# 0x255 Software creating Issues with R22 Recievers



## dkouz (May 6, 2007)

R22-100

After installation, receiver stuck in 480p pillar box. This resulted in every program being compressed with gray bars on the side. With the R22 the HDTV options in the setup are disabled, so there is no way to change it back. Also, now when the format button is pressed something comes up like 'HDTV is disabled'.

[Edit] A call to ISS yesterday found that D* has found a temporary fix for this. 'Reset Everything' in the reset sub-menu of the system setup does the trick, be aware that this wipes out settings, scheduled recordings, and probably some other items.


----------



## sundude90 (Jun 12, 2008)

R22-100

My local Channels don't show up in the guide, and I can't tune to them at all. But it will still record them. I called up DirecTv and they said it was a Software Issue and is being fixed. But now I have to wait for them to fix it, which might take a while.

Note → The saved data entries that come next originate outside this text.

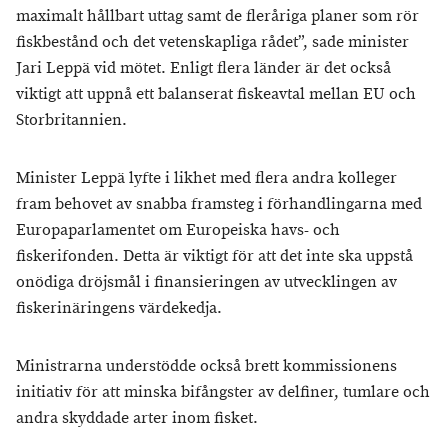
maximalt hållbart uttag samt de fleråriga planer som rör
fiskbestånd och det vetenskapliga rådet”, sade minister
Jari Leppä vid mötet. Enligt flera länder är det också
viktigt att uppnå ett balanserat fiskeavtal mellan EU och
Storbritannien.
Minister Leppä lyfte i likhet med flera andra kolleger
fram behovet av snabba framsteg i förhandlingarna med
Europaparlamentet om Europeiska havs- och
fiskerifonden. Detta är viktigt för att det inte ska uppstå
onödiga dröjsmål i finansieringen av utvecklingen av
fiskerinäringens värdekedja.
Ministrarna understödde också brett kommissionens
initiativ för att minska bifångster av delfiner, tumlare och
andra skyddade arter inom fisket.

Channel Change is still very slow!!!


----------



## cartrivision (Jul 25, 2007)

dkouz said:


> R22-100
> 
> After installation, receiver stuck in 480p pillar box. This resulted in every program being compressed with gray bars on the side. With the R22 the HDTV options in the setup are disabled, so there is no way to change it back. Also, now when the format button is pressed something comes up like 'HDTV is disabled'.


Saw the same thing on my HR20-100 with the latest software update. Cycling through the resolutions with the RES button on the front of the DVR got mine unstuck from 480.


----------



## gulfwarvet (Mar 7, 2007)

cartrivision said:


> Saw the same thing on my HR20-100 with the latest software update. Cycling through the resolutions with the RES button on the front of the DVR got mine unstuck from 480.


just as a note:

that fix will sometimes work with a HR2X's series. however, that will not fix the R22-100 issue, for it is also deactivated.


----------



## cartrivision (Jul 25, 2007)

gulfwarvet said:


> just as a note:
> 
> that fix will sometimes work with a HR2X's series. however, that will not fix the R22-100 issue, for it is also deactivated.


When an R22 is operating correctly, can it be set to output 480p?


----------



## Jhon69 (Mar 28, 2006)

cartrivision said:


> When an R22 is operating correctly, can it be set to output 480p?


The R22-100 automatically selects 480p.That's the only resolution button that will light up.So no matter if it's hooked up with HDMI/Component it's 480p.Now with S-Video and AV connections my 480i RPTV gets a picture though it's does not have the clarity of the picture on my R15-500.


----------